Talk within the Colloquium GIScience on
An Attempt to Use InSAR Methods to Detect Vertical Movements in Arctic Permafrost Regions
by Inga May, Alfred-Wegener Institute (AWI) Potsdam
Wednesday, 23.07.2014, 11:15-12:00h, Hörsaal Geogr. Institut, Berliner Str. 48
As permafrost is a subsurface phenomenon, and not directly visible from space, surface features, representing the permafrost situation underneath, have to be identified. Therefore a variety of ground-truth measurement is required to interpret the satellite images and to assess potential changes in the permafrost. One common approach is the analysis of optical imagery at different scales, taking into account changes in the vegetation, snow cover, and geomorphological units such as thermokarst ponds and frost mounds.
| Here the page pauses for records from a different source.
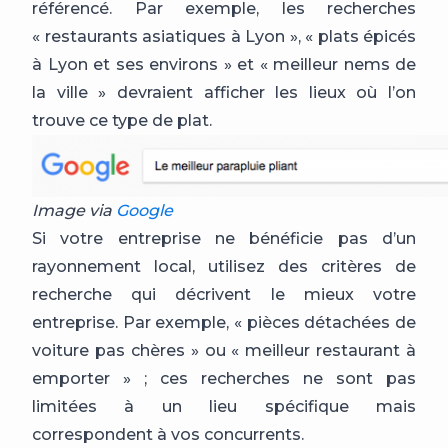
référencé. Par exemple, les recherches
« restaurants asiatiques à Lyon », « plats épicés
à Lyon et ses environs » et « meilleur nems de
la ville » devraient afficher les lieux où l’on
trouve ce type de plat.
Image via
Google
Si votre entreprise ne bénéficie pas d’un
rayonnement local, utilisez des critères de
recherche qui décrivent le mieux votre
entreprise. Par exemple, « pièces détachées de
voiture pas chères » ou « meilleur restaurant à
emporter » ; ces recherches ne sont pas
limitées à un lieu spécifique mais
correspondent à vos concurrents.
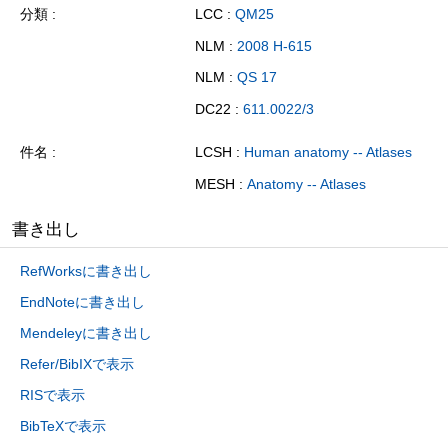
分類
LCC :
QM25
NLM :
2008 H-615
NLM :
QS 17
DC22 :
611.0022/3
件名
LCSH :
Human anatomy -- Atlases
MESH :
Anatomy -- Atlases
書き出し
RefWorksに書き出し
EndNoteに書き出し
Mendeleyに書き出し
Refer/BibIXで表示
RISで表示
BibTeXで表示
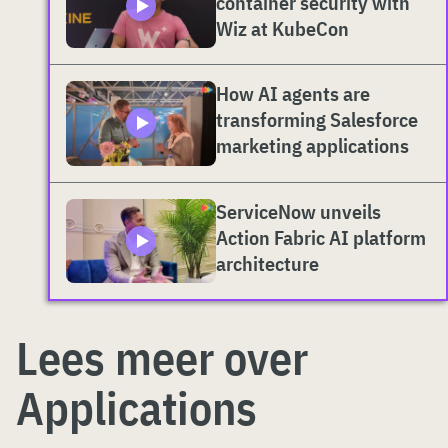
container security with
Wiz at KubeCon
How AI agents are
transforming Salesforce
marketing applications
ServiceNow unveils
Action Fabric AI platform
architecture
Lees meer over
Applications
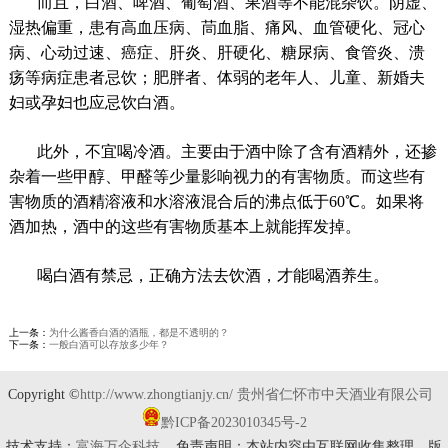
而且，白酒、啤酒、葡萄酒、果酒等不能混杂饮。阴虚、
湿热偏重，患有高血压病、茼血脂、痛风、血管硬化、冠心
病、心动过速、癌症、肝炎、肝硬化、糖尿病、食管炎、溃
疡等病症患者忌饮；肥胖者、体弱的老年人、儿童、新婚夫
妇或孕妇也应忌饮白酒。
此外，不宜喝冷酒。主要由于酒中除了含有酒精外，还掺
杂着一些甲醇、甲醛等少量影响视力的有害物质。而这些有
害物质的酒精溶液和水溶液混合后的沸点低于60℃。如果将
酒加热，酒中的这些有害物质基本上就能挥发掉。
喝白酒有禁忌，正确方法去饮酒，才能喝酒养生。
上一条：
为什么酱香白酒的酒瓶，都是不透明的？
下一条：
一般白酒可以存放多少年？
Copyright ©
http://www.zhongtianjy.cn/
贵州省仁怀市中天酒业有限公司
黔ICP备2023010345号-2
技术支持：
富海万企科技
免责声明：本站内容由互联网收集整理，版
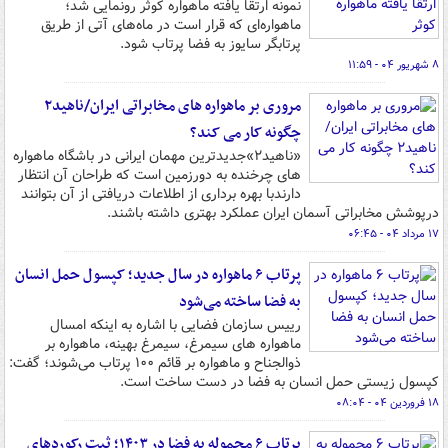
نمونه ارتقا یافته ماهواره کوثر رونمایی شد؛
ماهواره‌ای که قرار است در ماه‌های آتی از طریق
پرتابگر سایوز به فضا پرتاب شود.
۸ شهریور ۰۴ - ۱۱:۵۹
مروری بر ماهواره های مخابراتی ایران/ناهید۲
چگونه کار می کند؟
«ناهید۲»جدیدترین مهمان ایرانی در باشگاه ماهواره
های چرخنده به دورزمین است که طراحان آن انتظار
دارندبا بهره برداری از اطلاعات دریافتی از آن بتوانند
درپوشش مخابراتی آسمان ایران عملکرد بهتری داشته باشند.
۱۷ مرداد ۰۴ - ۰۶:۴۵
پرتاب ۶ ماهواره در سال جدید؛ کپسول حمل انسان
به فضا ساخته می‌شود
رییس سازمان فضایی با اشاره به اینکه امسال
ماهواره های سیمرغ، سیمرغ بهینه، ماهواره بر
ذوالجناح و ماهواره بر قائم ۱۰۰ پرتاب می‌شوند؛ گفت:
کپسول زیستی حمل انسان به فضا در دست ساخت است.
۱۸ فروردین ۰۴ - ۰۸:۰۴
پرتاب ۶ محموله به فضا در ۱۴۰۳؛ ثبت رکوردهای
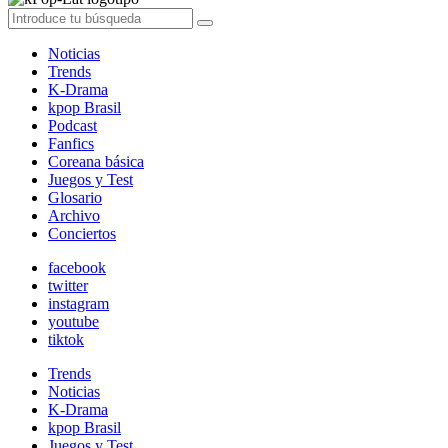
Noticias
Trends
K-Drama
kpop Brasil
Podcast
Fanfics
Coreana básica
Juegos y Test
Glosario
Archivo
Conciertos
facebook
twitter
instagram
youtube
tiktok
Trends
Noticias
K-Drama
kpop Brasil
Juegos y Test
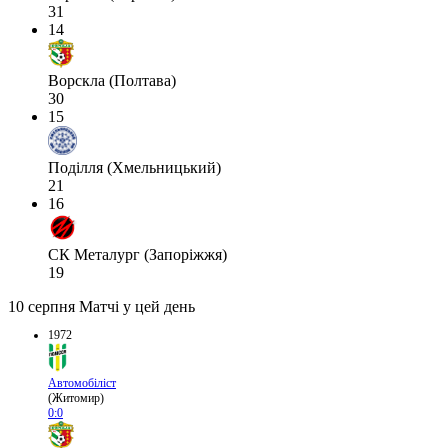
31
14
Ворскла (Полтава)
30
15
Поділля (Хмельницький)
21
16
СК Металург (Запоріжжя)
19
10 серпня
Матчі у цей день
1972
Автомобіліст
(Житомир)
0:0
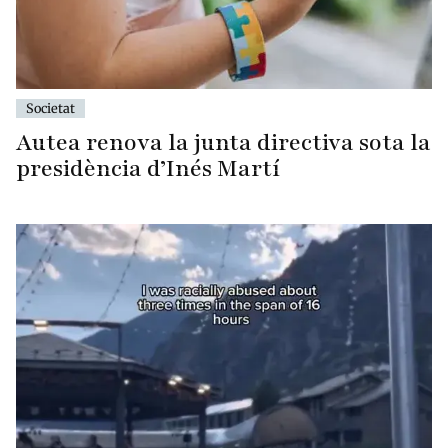
Societat
Autea renova la junta directiva sota la
presidència d’Inés Martí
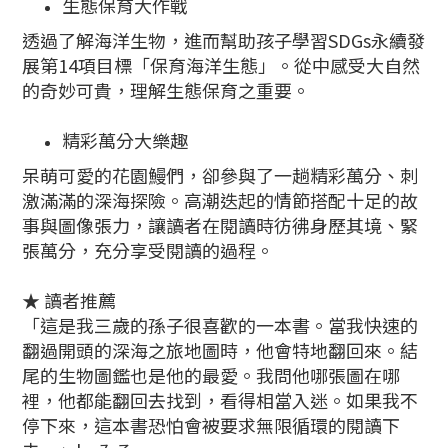
生態保育大作戰
透過了解海洋生物，進而幫助孩子學習SDGs永續發
展第14項目標「保育海洋生態」。從中感受大自然
的奇妙可貴，理解生態保育之重要。
精彩萬分大樂趣
呆萌可愛的花園鰻們，卻參與了一趟精彩萬分、刺
激滿滿的深海探險。高潮迭起的情節搭配十足的故
事與圖像張力，讓讀者在閱讀時彷彿身歷其境、緊
張萬分，充分享受閱讀的過程。
★ 讀者推薦
「這是我三歲的孫子很喜歡的一本書。當我快速的
翻過開頭的深海之旅地圖時，他會特地翻回來。結
尾的生物圖鑑也是他的最愛。我問他哪張圖在哪
裡，他都能翻回去找到，看得相當入迷。如果我不
停下來，這本書恐怕會被要求無限循環的閱讀下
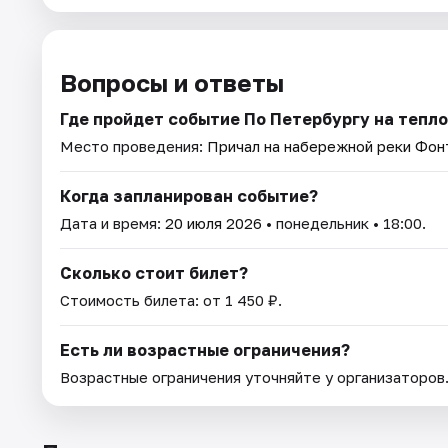
Вопросы и ответы
Где пройдет событие По Петербургу на тепло
Место проведения:
Причал на набережной реки Фонт
Когда запланирован событие?
Дата и время:
20 июля 2026
• понедельник • 18:00.
Сколько стоит билет?
Стоимость билета: от 1 450 ₽.
Есть ли возрастные ограничения?
Возрастные ограничения уточняйте у организаторов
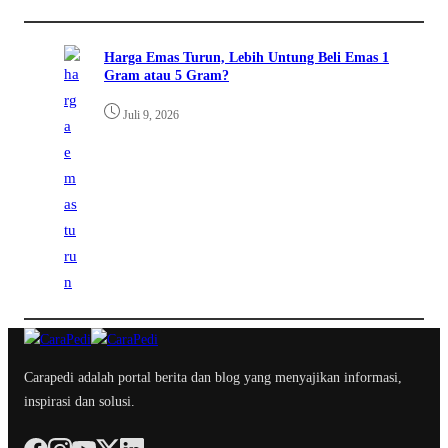
Harga Emas Turun, Lebih Untung Beli Emas 1
Gram atau 5 Gram?
Juli 9, 2026
Carapedi adalah portal berita dan blog yang menyajikan informasi,
inspirasi dan solusi.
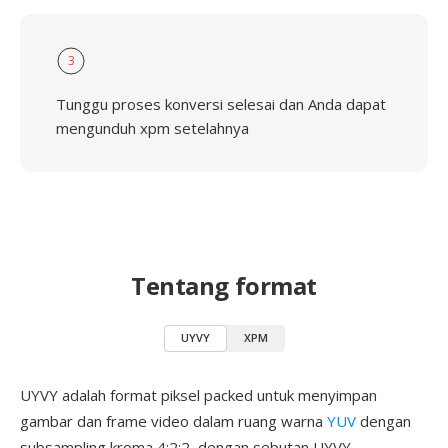
3
Tunggu proses konversi selesai dan Anda dapat
mengunduh xpm setelahnya
Tentang format
UYVY
XPM
UYVY adalah format piksel packed untuk menyimpan
gambar dan frame video dalam ruang warna
YUV
dengan
subsampling kroma 4:2:2, dengan sebutan UYVY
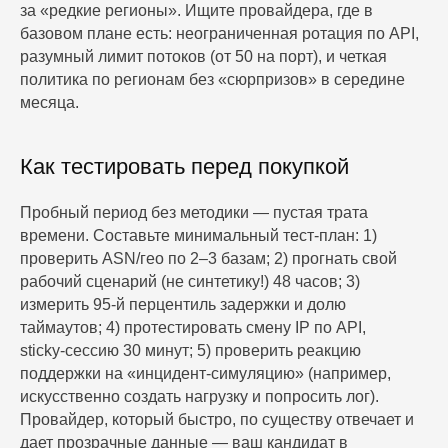
за «редкие регионы». Ищите провайдера, где в
базовом плане есть: неограниченная ротация по API,
разумный лимит потоков (от 50 на порт), и четкая
политика по регионам без «сюрпризов» в середине
месяца.
Как тестировать перед покупкой
Пробный период без методики — пустая трата
времени. Составьте минимальный тест‑план: 1)
проверить ASN/гео по 2–3 базам; 2) прогнать свой
рабочий сценарий (не синтетику!) 48 часов; 3)
измерить 95‑й перцентиль задержки и долю
таймаутов; 4) протестировать смену IP по API,
sticky‑сессию 30 минут; 5) проверить реакцию
поддержки на «инцидент‑симуляцию» (например,
искусственно создать нагрузку и попросить лог).
Провайдер, который быстро, по существу отвечает и
дает прозрачные данные — ваш кандидат в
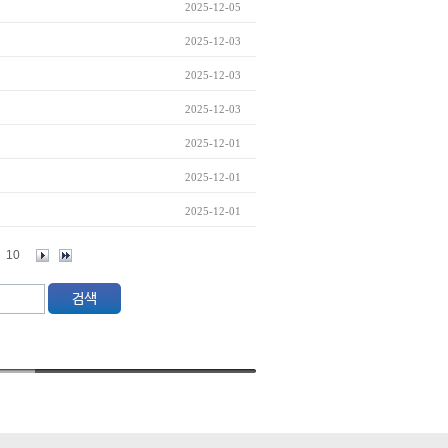
2025-12-05
2025-12-03
2025-12-03
2025-12-03
2025-12-01
2025-12-01
2025-12-01
10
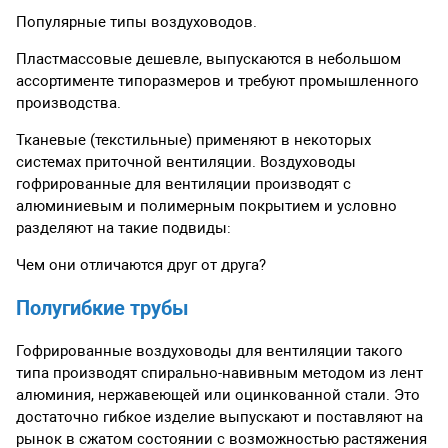
Популярные типы воздуховодов.
Пластмассовые дешевле, выпускаются в небольшом
ассортименте типоразмеров и требуют промышленного
производства.
Тканевые (текстильные) применяют в некоторых
системах приточной вентиляции. Воздуховоды
гофрированные для вентиляции производят с
алюминиевым и полимерным покрытием и условно
разделяют на такие подвиды:
Чем они отличаются друг от друга?
Полугибкие трубы
Гофрированные воздуховоды для вентиляции такого
типа производят спирально-навивным методом из лент
алюминия, нержавеющей или оцинкованной стали. Это
достаточно гибкое изделие выпускают и поставляют на
рынок в сжатом состоянии с возможностью растяжения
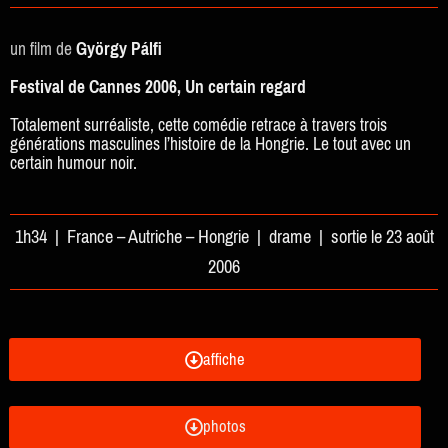
un film de
György Pálfi
Festival de Cannes 2006, Un certain regard
Totalement surréaliste, cette comédie retrace à travers trois
générations masculines l’histoire de la Hongrie. Le tout avec un
certain humour noir.
1h34 | France – Autriche – Hongrie | drame | sortie le 23 août
2006
affiche
photos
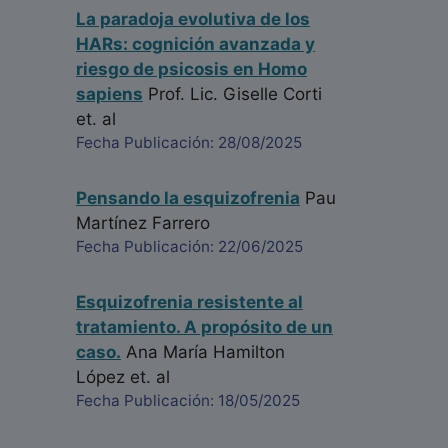
La paradoja evolutiva de los
HARs: cognición avanzada y
riesgo de psicosis en Homo
sapiens
Prof. Lic. Giselle Corti
et. al
Fecha Publicación: 28/08/2025
Pensando la esquizofrenia
Pau
Martínez Farrero
Fecha Publicación: 22/06/2025
Esquizofrenia resistente al
tratamiento. A propósito de un
caso.
Ana María Hamilton
López
et. al
Fecha Publicación: 18/05/2025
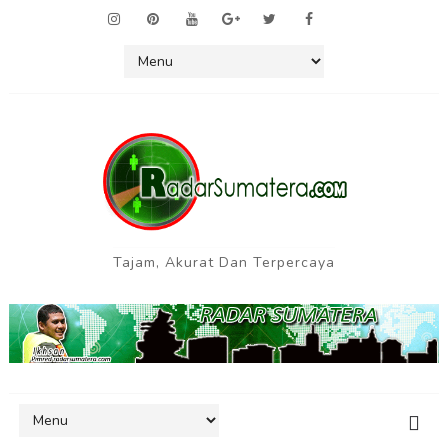
Tajam, Akurat Dan Terpercaya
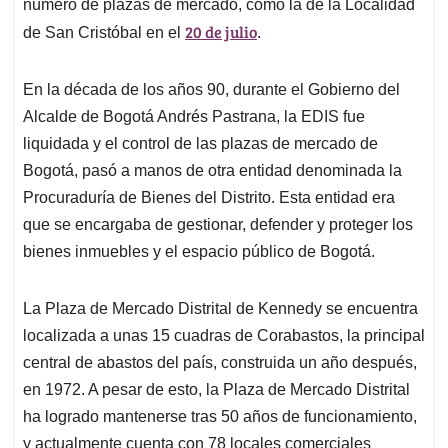
número de plazas de mercado, como la de la Localidad
20 de julio
de San Cristóbal en el
.
En la década de los años 90, durante el Gobierno del
Alcalde de Bogotá Andrés Pastrana, la EDIS fue
liquidada y el control de las plazas de mercado de
Bogotá, pasó a manos de otra entidad denominada la
Procuraduría de Bienes del Distrito. Esta entidad era
que se encargaba de gestionar, defender y proteger los
bienes inmuebles y el espacio público de Bogotá.
La Plaza de Mercado Distrital de Kennedy se encuentra
localizada a unas 15 cuadras de Corabastos, la principal
central de abastos del país, construida un año después,
en 1972. A pesar de esto, la Plaza de Mercado Distrital
ha logrado mantenerse tras 50 años de funcionamiento,
y actualmente cuenta con 78 locales comerciales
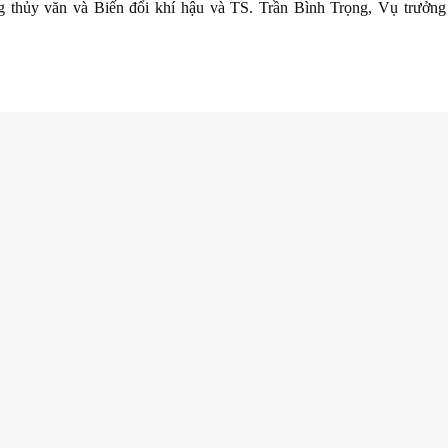
 thủy văn và Biến đổi khí hậu và TS. Trần Bình Trọng, Vụ trưởn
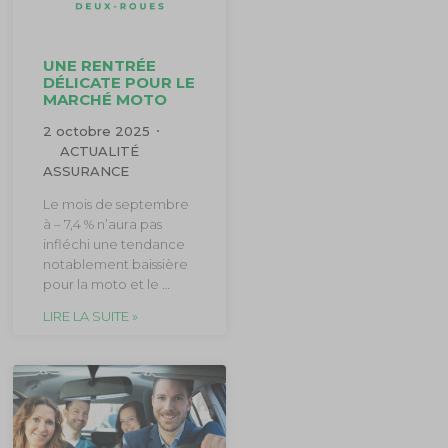
UNE RENTRÉE
DÉLICATE POUR LE
MARCHÉ MOTO
2 octobre 2025
ACTUALITÉ
ASSURANCE
Le mois de septembre
à – 7,4 % n’aura pas
infléchi une tendance
notablement baissière
pour la moto et le …
LIRE LA SUITE »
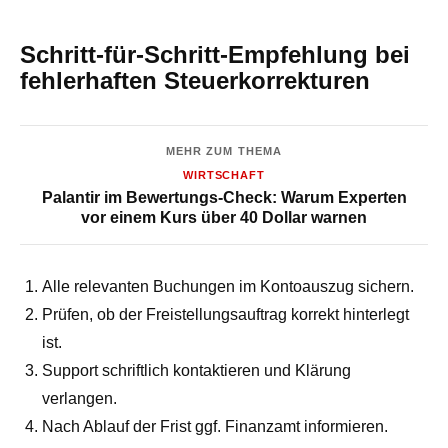
Schritt-für-Schritt-Empfehlung bei
fehlerhaften Steuerkorrekturen
MEHR ZUM THEMA
WIRTSCHAFT
Palantir im Bewertungs-Check: Warum Experten
vor einem Kurs über 40 Dollar warnen
Alle relevanten Buchungen im Kontoauszug sichern.
Prüfen, ob der Freistellungsauftrag korrekt hinterlegt
ist.
Support schriftlich kontaktieren und Klärung
verlangen.
Nach Ablauf der Frist ggf. Finanzamt informieren.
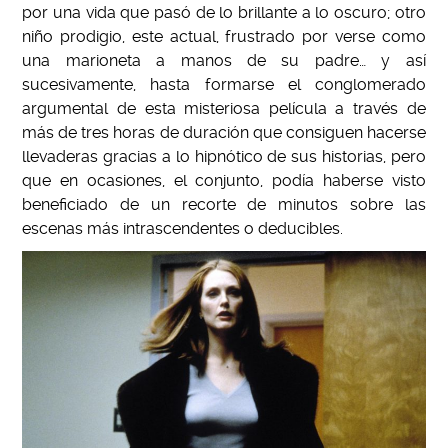
por una vida que pasó de lo brillante a lo oscuro; otro
niño prodigio, este actual, frustrado por verse como
una marioneta a manos de su padre… y así
sucesivamente, hasta formarse el conglomerado
argumental de esta misteriosa película a través de
más de tres horas de duración que consiguen hacerse
llevaderas gracias a lo hipnótico de sus historias, pero
que en ocasiones, el conjunto, podía haberse visto
beneficiado de un recorte de minutos sobre las
escenas más intrascendentes o deducibles.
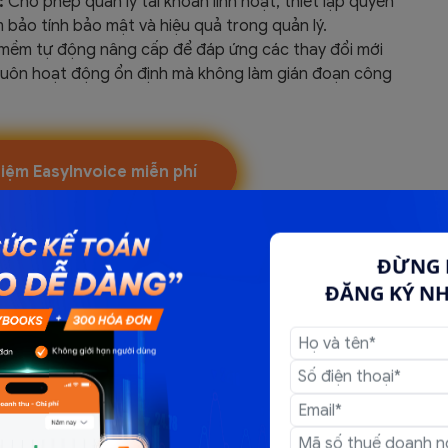
:
Cho phép quản lý tài khoản linh hoạt, thiết lập quyền
 bảo tính bảo mật và hiệu quả trong quản lý.
mềm tự động nâng cấp để đáp ứng các thay đổi mới
luôn hoạt động ổn định mà không làm gián đoạn công
hiệm EasyInvoice miễn phí
 vụ hóa đơn điện tử EasyInvoice
ĐỪNG 
ghiệp
ĐĂNG KÝ N
PHÍ KHỞI
PHÍ HÀNG
TỔNG GIÁ
TẠO
NĂM
(Đã bao gồm phí hàng
năm)
500.000
600.000
1.560.000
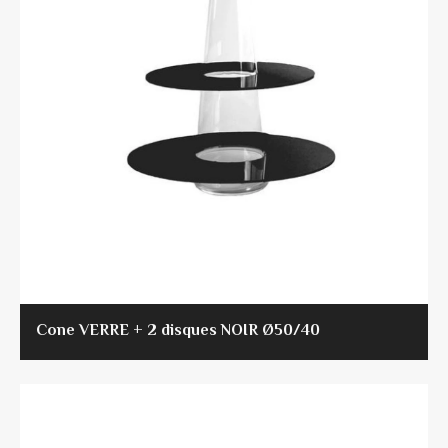
Cone VERRE + 2 disques NOIR Ø50/40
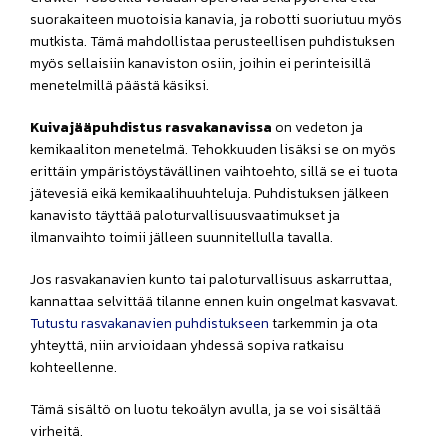
suorakaiteen muotoisia kanavia, ja robotti suoriutuu myös
mutkista. Tämä mahdollistaa perusteellisen puhdistuksen
myös sellaisiin kanaviston osiin, joihin ei perinteisillä
menetelmillä päästä käsiksi.
Kuivajääpuhdistus rasvakanavissa
on vedeton ja
kemikaaliton menetelmä. Tehokkuuden lisäksi se on myös
erittäin ympäristöystävällinen vaihtoehto, sillä se ei tuota
jätevesiä eikä kemikaalihuuhteluja. Puhdistuksen jälkeen
kanavisto täyttää paloturvallisuusvaatimukset ja
ilmanvaihto toimii jälleen suunnitellulla tavalla.
Jos rasvakanavien kunto tai paloturvallisuus askarruttaa,
kannattaa selvittää tilanne ennen kuin ongelmat kasvavat.
Tutustu rasvakanavien puhdistukseen
tarkemmin ja ota
yhteyttä, niin arvioidaan yhdessä sopiva ratkaisu
kohteellenne.
Tämä sisältö on luotu tekoälyn avulla, ja se voi sisältää
virheitä.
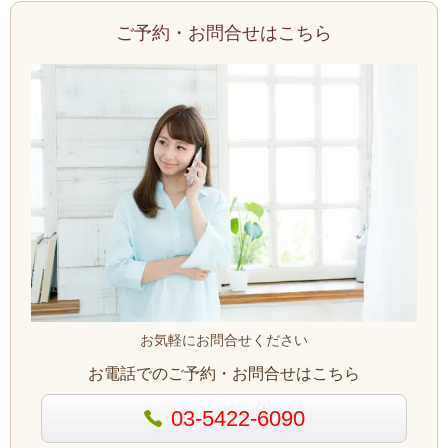
ご予約・お問合せはこちら
お気軽にお問合せください
お電話でのご予約・お問合せはこちら
03-5422-6090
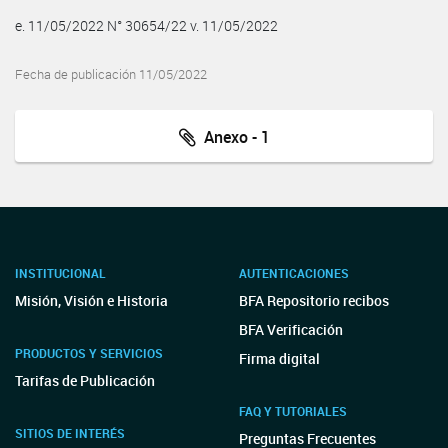
e. 11/05/2022 N° 30654/22 v. 11/05/2022
Fecha de publicación 11/05/2022
Anexo - 1
INSTITUCIONAL
AUTENTICACIONES
Misión, Visión e Historia
BFA Repositorio recibos
BFA Verificación
PRODUCTOS Y SERVICIOS
Firma digital
Tarifas de Publicación
FAQ Y TUTORIALES
SITIOS DE INTERÉS
Preguntas Frecuentes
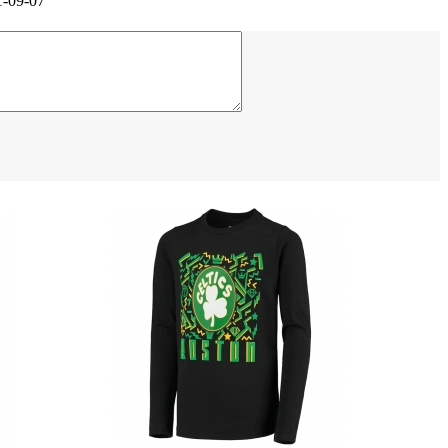
1-09-07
A rather new method is the use of InSAR methods to detect frost-heave or subsidence caused by thawing. InSAR has been applied in Polar Regions to identify horizontal displacements of e.g. glaciers, but vertical movements have not been studied before. For her PhD thesis Inga explored the possibilities to use TerraSAR-X data to generate differential interferograms that could provide information about such changes in the relief. High precise GPS records served as reference. The study revealed that due to the many factors influencing the radar signal, it is very complicated to get adequate results, and the outcomes have to be taken with care. However some interesting results showing frost-heave in winter and subsidence during the summer months could be achieved.
Dr. Inga May studied Physical Geography at the University of Munich, got his PhD in polar research and works today as postdoc at the Alfred-Wegener Institute in Potsdam. Her research focus is mainly on studying to which extend optical and radar satellite data is feasible to detect permafrost dynamics in high latitudes.